*Input material*
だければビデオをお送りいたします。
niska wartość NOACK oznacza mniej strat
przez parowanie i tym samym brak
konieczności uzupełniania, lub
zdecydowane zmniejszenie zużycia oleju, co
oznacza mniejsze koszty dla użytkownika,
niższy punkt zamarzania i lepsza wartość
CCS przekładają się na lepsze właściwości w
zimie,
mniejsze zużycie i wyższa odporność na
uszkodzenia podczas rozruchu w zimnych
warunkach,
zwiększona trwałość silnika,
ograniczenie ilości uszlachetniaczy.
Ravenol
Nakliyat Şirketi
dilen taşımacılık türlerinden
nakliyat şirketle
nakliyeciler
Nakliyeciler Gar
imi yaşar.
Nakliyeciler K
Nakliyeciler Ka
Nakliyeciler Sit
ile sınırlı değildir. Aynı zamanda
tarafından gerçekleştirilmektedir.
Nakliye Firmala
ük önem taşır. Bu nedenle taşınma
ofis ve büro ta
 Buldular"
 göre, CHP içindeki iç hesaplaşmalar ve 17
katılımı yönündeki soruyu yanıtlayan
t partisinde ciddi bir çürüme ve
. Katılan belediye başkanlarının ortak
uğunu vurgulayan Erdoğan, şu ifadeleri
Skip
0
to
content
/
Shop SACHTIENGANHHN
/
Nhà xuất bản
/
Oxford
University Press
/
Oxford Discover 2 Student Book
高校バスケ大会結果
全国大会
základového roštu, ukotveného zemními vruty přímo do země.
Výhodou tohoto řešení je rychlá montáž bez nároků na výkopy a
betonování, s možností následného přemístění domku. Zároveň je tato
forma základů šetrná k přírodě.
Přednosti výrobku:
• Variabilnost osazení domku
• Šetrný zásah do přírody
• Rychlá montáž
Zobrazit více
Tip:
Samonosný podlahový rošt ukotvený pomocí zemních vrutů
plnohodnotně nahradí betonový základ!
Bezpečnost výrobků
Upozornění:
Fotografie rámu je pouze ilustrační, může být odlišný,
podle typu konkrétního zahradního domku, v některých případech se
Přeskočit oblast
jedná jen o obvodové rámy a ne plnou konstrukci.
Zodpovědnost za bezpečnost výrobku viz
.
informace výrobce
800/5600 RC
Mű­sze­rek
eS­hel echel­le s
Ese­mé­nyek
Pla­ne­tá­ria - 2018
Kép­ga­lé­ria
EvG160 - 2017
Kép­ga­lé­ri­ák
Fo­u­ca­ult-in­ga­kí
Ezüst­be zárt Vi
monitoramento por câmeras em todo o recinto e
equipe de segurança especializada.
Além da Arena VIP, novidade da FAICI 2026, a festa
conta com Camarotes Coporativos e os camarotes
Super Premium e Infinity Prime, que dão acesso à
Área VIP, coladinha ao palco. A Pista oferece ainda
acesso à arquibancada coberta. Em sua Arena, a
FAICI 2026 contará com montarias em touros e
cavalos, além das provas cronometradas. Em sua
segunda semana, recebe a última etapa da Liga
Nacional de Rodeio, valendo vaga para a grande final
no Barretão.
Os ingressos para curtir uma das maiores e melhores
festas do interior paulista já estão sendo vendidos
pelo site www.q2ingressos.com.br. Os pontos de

*What the exercise asks*
Show the lines of the listing above with "wartość".

*Completed task*
niska wartość NOACK oznacza mniej strat
niższy punkt zamarzania i lepsza wartość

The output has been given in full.